### What the exercise asks:
The answer is a stretch of the material below, returned exactly: the line containing "Brown Sugar Layer Cake With", the line containing "Cranberry Buttercream", and all lines between.

### Input material:
-- Opening Marker --

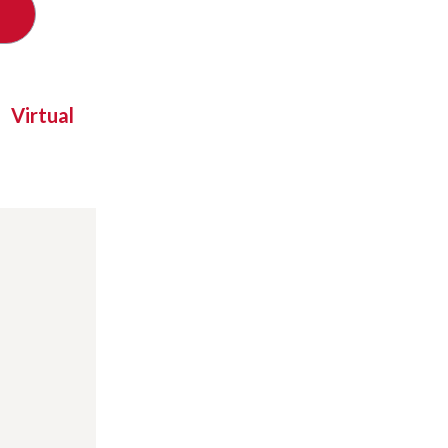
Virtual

-- Closing Marker --
-- Opening Marker --

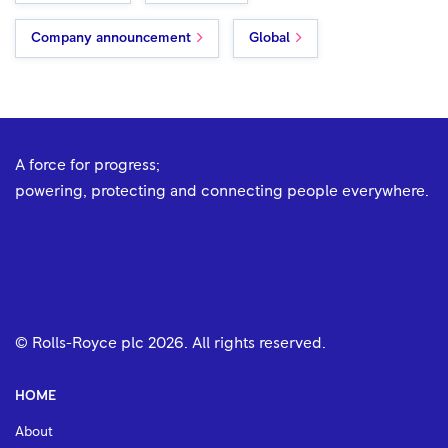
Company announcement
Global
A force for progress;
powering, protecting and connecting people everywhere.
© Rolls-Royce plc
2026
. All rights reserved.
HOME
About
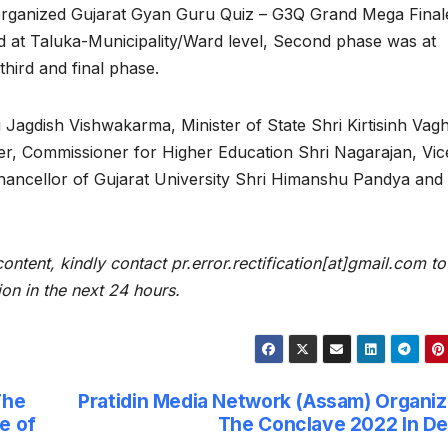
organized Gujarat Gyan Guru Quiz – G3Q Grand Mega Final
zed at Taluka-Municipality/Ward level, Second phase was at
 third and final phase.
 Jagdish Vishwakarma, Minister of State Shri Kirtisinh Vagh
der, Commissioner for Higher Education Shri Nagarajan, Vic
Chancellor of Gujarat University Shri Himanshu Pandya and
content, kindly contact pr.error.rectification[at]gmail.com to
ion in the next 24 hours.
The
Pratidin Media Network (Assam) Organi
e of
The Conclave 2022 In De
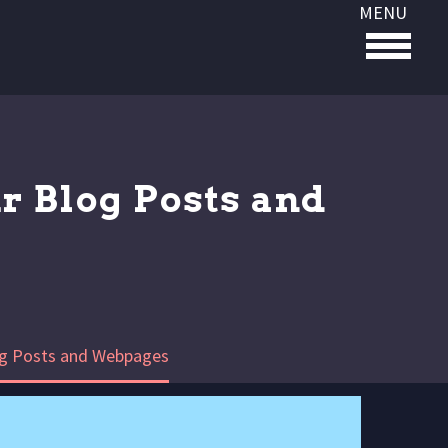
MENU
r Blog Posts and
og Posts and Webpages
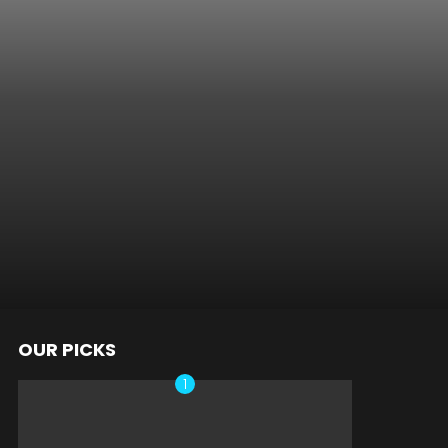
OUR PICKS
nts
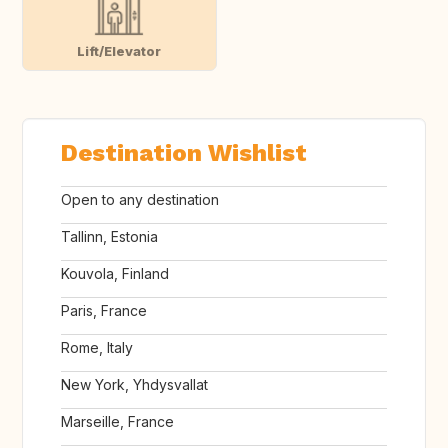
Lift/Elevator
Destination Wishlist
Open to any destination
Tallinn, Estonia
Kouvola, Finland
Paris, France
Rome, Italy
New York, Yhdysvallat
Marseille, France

-- Closing Marker --
-- Opening Marker --

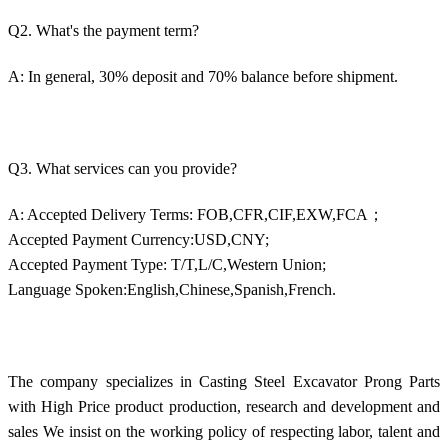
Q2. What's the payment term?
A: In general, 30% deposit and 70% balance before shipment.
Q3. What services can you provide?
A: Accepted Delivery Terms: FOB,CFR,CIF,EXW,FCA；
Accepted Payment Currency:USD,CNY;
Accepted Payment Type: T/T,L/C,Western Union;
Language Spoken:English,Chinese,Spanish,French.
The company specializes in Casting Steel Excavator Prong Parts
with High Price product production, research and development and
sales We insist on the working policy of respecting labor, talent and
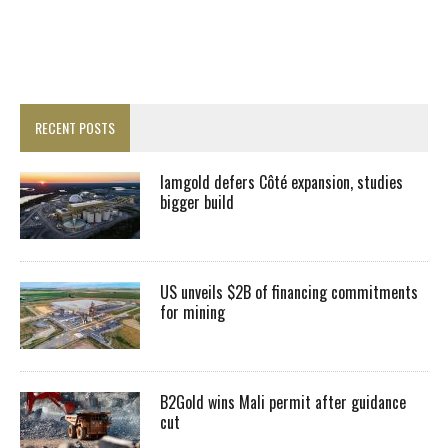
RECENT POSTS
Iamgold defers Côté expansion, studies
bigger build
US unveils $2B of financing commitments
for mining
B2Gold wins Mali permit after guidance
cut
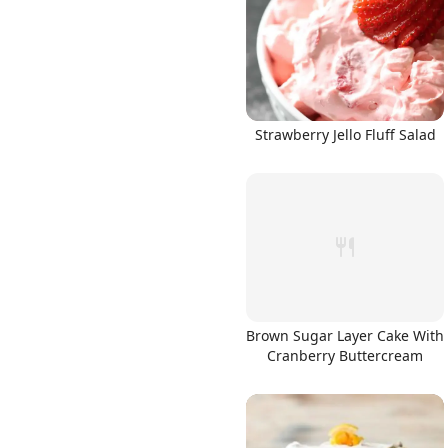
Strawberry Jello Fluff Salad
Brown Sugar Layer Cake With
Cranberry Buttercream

-- Closing Marker --

### Response to the task:
Brown Sugar Layer Cake With
Cranberry Buttercream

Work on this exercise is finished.